### ASSIGNMENT
Look through the data below for the line with "Comparte ese libro" and the line with "Médical Dumarssais Estimé de Verrettes, il", then transcribe exactly from the first through the second, leaving out all pictures.

### PROVIDED RECORDS
====================
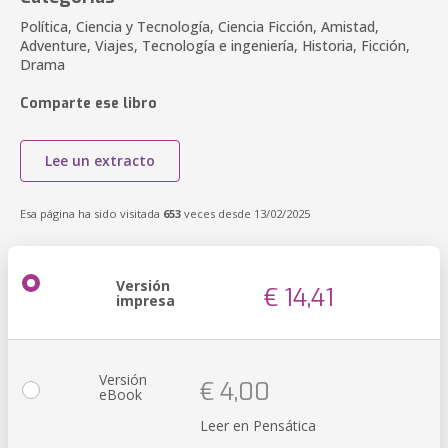
Política, Ciencia y Tecnología, Ciencia Ficción, Amistad,
Adventure, Viajes, Tecnología e ingeniería, Historia, Ficción,
Drama
Comparte ese libro
Lee un extracto
Esa página ha sido visitada
653
veces desde 13/02/2025
Versión
€ 14,41
impresa
Versión
€ 4,00
eBook
Leer en Pensática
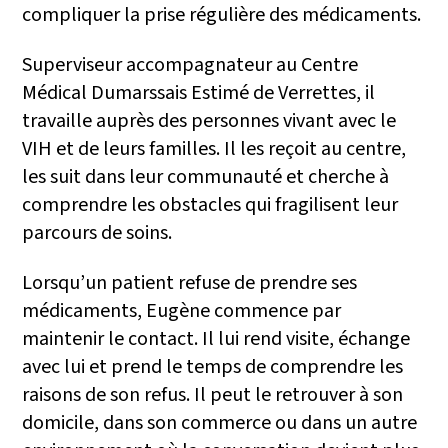
compliquer la prise régulière des médicaments.
Superviseur accompagnateur au Centre
Médical Dumarssais Estimé de Verrettes, il
travaille auprès des personnes vivant avec le
VIH et de leurs familles. Il les reçoit au centre,
les suit dans leur communauté et cherche à
comprendre les obstacles qui fragilisent leur
parcours de soins.
Lorsqu’un patient refuse de prendre ses
médicaments, Eugène commence par
maintenir le contact. Il lui rend visite, échange
avec lui et prend le temps de comprendre les
raisons de son refus. Il peut le retrouver à son
domicile, dans son commerce ou dans un autre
====================
### WRITTEN RESPONSE
Comparte ese libro
Lee un extracto
Esa página ha sido visitada
653
veces desde 13/02/2025
Versión
€ 14,41
impresa
Versión
€ 4,00
eBook
Leer en Pensática
compliquer la prise régulière des médicaments.
Superviseur accompagnateur au Centre
Médical Dumarssais Estimé de Verrettes, il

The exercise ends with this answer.